Exercise brief » A word-for-word copy of the entries, with images excluded, is the expected answer.

Records to process »

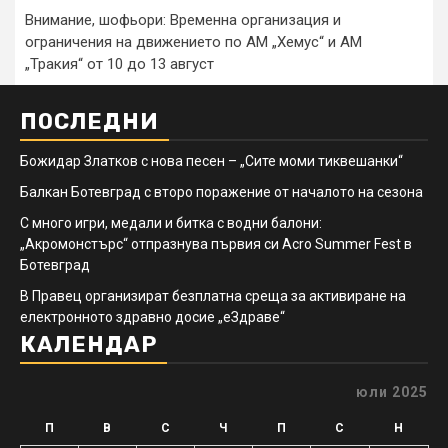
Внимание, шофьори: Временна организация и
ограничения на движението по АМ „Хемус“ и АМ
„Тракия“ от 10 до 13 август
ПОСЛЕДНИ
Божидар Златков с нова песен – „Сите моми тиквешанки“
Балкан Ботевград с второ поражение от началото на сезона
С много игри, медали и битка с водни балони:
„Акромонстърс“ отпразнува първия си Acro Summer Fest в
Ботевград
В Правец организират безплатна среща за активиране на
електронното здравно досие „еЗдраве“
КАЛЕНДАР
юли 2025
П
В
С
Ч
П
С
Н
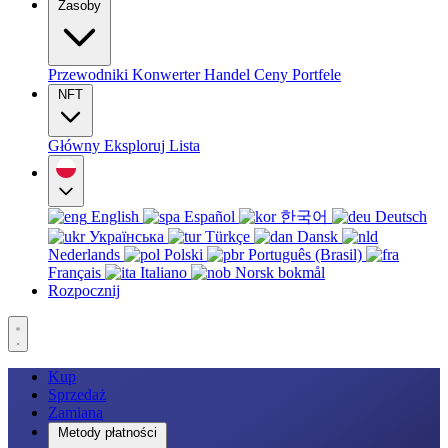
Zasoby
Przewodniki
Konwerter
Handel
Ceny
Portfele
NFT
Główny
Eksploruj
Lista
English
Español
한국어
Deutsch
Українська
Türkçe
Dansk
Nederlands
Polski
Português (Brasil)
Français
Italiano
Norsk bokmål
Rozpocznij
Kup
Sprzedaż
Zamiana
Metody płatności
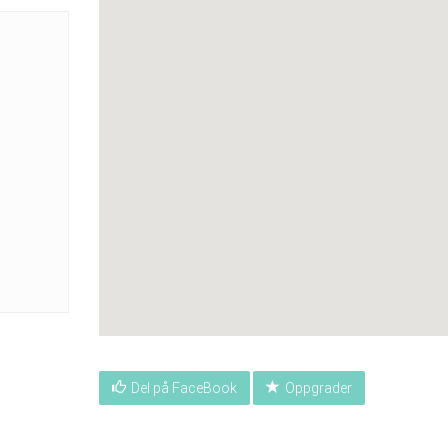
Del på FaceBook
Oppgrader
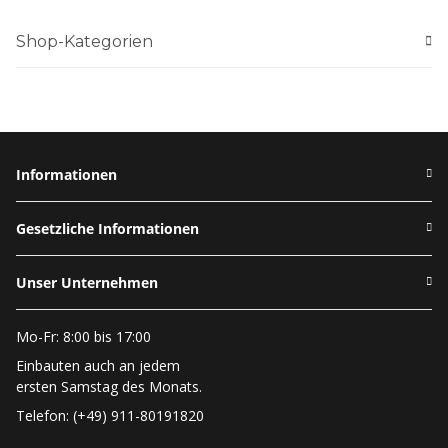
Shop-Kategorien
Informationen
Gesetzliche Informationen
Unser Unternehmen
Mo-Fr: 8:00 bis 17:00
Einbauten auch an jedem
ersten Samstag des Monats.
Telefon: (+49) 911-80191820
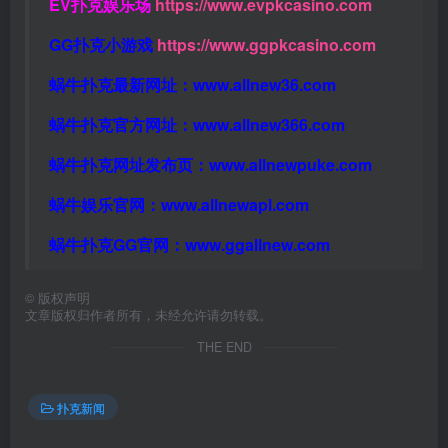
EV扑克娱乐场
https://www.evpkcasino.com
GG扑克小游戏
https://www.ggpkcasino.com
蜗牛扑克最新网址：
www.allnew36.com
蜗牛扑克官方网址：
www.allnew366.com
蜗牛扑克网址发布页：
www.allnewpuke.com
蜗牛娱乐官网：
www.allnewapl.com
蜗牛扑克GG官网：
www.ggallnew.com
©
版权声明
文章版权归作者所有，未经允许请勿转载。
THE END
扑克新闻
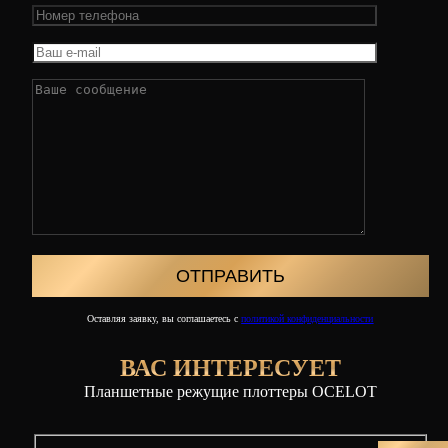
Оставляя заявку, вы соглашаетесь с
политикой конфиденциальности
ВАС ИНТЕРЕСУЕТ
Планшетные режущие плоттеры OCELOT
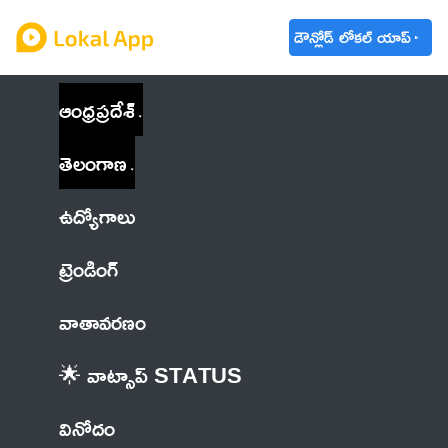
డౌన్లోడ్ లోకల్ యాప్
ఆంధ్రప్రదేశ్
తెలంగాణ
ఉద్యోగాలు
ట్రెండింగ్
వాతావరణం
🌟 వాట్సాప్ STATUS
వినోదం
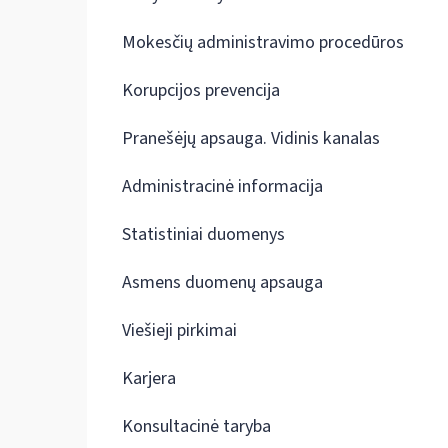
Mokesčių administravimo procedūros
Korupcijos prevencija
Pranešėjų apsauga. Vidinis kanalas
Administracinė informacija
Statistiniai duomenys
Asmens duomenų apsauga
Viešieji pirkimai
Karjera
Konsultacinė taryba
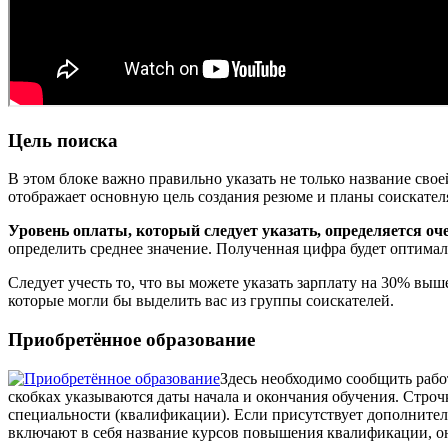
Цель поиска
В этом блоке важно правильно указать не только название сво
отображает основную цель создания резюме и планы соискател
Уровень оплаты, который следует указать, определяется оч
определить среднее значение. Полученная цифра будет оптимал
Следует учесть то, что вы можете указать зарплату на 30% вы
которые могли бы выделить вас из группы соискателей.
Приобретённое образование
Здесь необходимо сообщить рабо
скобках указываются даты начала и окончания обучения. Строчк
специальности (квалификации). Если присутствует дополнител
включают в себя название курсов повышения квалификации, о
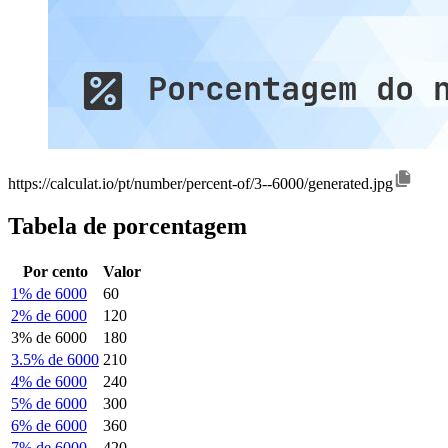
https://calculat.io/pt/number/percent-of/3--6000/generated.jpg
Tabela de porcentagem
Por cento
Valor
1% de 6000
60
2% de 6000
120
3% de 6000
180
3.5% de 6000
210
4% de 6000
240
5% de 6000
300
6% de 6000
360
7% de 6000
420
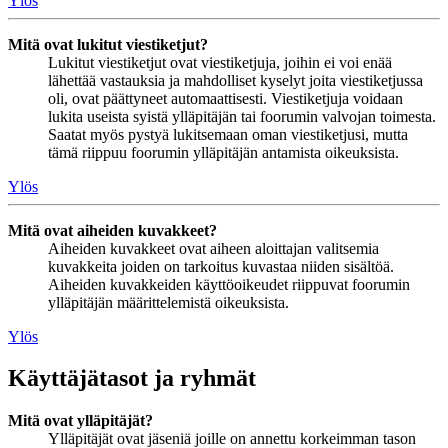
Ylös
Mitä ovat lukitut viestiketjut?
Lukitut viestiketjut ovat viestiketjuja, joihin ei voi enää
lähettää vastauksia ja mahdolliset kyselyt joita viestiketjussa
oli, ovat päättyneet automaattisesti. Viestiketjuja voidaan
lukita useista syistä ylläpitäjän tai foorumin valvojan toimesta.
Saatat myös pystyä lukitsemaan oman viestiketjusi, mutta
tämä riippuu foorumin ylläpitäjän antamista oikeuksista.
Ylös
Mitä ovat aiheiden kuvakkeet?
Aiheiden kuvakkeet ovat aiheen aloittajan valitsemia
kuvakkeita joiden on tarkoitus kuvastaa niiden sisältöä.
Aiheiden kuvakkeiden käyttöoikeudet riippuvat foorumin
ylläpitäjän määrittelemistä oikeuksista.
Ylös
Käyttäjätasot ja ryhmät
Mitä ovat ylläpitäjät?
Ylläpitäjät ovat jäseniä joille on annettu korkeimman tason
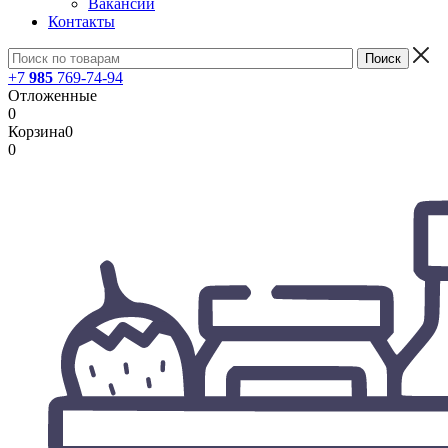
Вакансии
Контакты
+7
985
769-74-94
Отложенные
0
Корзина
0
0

Solution to this problem »
Внимание, шофьори: Временна организация и
ограничения на движението по АМ „Хемус“ и АМ
„Тракия“ от 10 до 13 август
ПОСЛЕДНИ
Божидар Златков с нова песен – „Сите моми тиквешанки“
Балкан Ботевград с второ поражение от началото на сезона
С много игри, медали и битка с водни балони:
„Акромонстърс“ отпразнува първия си Acro Summer Fest в
Ботевград
В Правец организират безплатна среща за активиране на
електронното здравно досие „еЗдраве“
КАЛЕНДАР
юли 2025
П
В
С
Ч
П
С
Н
Zasoby
Przewodniki
Konwerter
Handel
Ceny
Portfele
NFT
Główny
Eksploruj
Lista
English
Español
한국어
Deutsch
Українська
Türkçe
Dansk
Nederlands
Polski
Português (Brasil)
Français
Italiano
Norsk bokmål
Rozpocznij
Kup
Sprzedaż
Zamiana
Metody płatności
Del på FaceBook
Oppgrader
Shop-Kategorien
Informationen
Gesetzliche Informationen
Unser Unternehmen
Mo-Fr: 8:00 bis 17:00
Einbauten auch an jedem
ersten Samstag des Monats.
Telefon: (+49) 911-80191820
EV扑克娱乐场
https://www.evpkcasino.com
GG扑克小游戏
https://www.ggpkcasino.com
蜗牛扑克最新网址：
www.allnew36.com
蜗牛扑克官方网址：
www.allnew366.com
蜗牛扑克网址发布页：
www.allnewpuke.com
蜗牛娱乐官网：
www.allnewapl.com
蜗牛扑克GG官网：
www.ggallnew.com
©
版权声明
文章版权归作者所有，未经允许请勿转载。
THE END
扑克新闻
Оставляя заявку, вы соглашаетесь с
политикой конфиденциальности
ВАС ИНТЕРЕСУЕТ
Планшетные режущие плоттеры OCELOT
డౌన్లోడ్ లోకల్ యాప్
ఆంధ్రప్రదేశ్
తెలంగాణ
ఉద్యోగాలు
ట్రెండింగ్
వాతావరణం
🌟 వాట్సాప్ STATUS
వినోదం
Mokesčių administravimo procedūros
Korupcijos prevencija
Pranešėjų apsauga. Vidinis kanalas
Administracinė informacija
Statistiniai duomenys
Asmens duomenų apsauga
Viešieji pirkimai
Karjera
Konsultacinė taryba
Цель поиска
В этом блоке важно правильно указать не только название сво
отображает основную цель создания резюме и планы соискател
Уровень оплаты, который следует указать, определяется оч
определить среднее значение. Полученная цифра будет оптимал
Следует учесть то, что вы можете указать зарплату на 30% вы
которые могли бы выделить вас из группы соискателей.
Приобретённое образование
Здесь необходимо сообщить рабо
скобках указываются даты начала и окончания обучения. Строчк
специальности (квалификации). Если присутствует дополнител
включают в себя название курсов повышения квалификации, о
https://calculat.io/pt/number/percent-of/3--6000/generated.jpg
Tabela de porcentagem
Por cento
Valor
1% de 6000
60
2% de 6000
120
3% de 6000
180
3.5% de 6000
210
4% de 6000
240
5% de 6000
300
6% de 6000
360
7% de 6000
420
Ylös
Mitä ovat lukitut viestiketjut?
Lukitut viestiketjut ovat viestiketjuja, joihin ei voi enää
lähettää vastauksia ja mahdolliset kyselyt joita viestiketjussa
oli, ovat päättyneet automaattisesti. Viestiketjuja voidaan
lukita useista syistä ylläpitäjän tai foorumin valvojan toimesta.
Saatat myös pystyä lukitsemaan oman viestiketjusi, mutta
tämä riippuu foorumin ylläpitäjän antamista oikeuksista.
Ylös
Mitä ovat aiheiden kuvakkeet?
Aiheiden kuvakkeet ovat aiheen aloittajan valitsemia
kuvakkeita joiden on tarkoitus kuvastaa niiden sisältöä.
Aiheiden kuvakkeiden käyttöoikeudet riippuvat foorumin
ylläpitäjän määrittelemistä oikeuksista.
Ylös
Käyttäjätasot ja ryhmät
Mitä ovat ylläpitäjät?
Ylläpitäjät ovat jäseniä joille on annettu korkeimman tason
Вакансии
Контакты
+7
985
769-74-94
Отложенные
0
Корзина
0
0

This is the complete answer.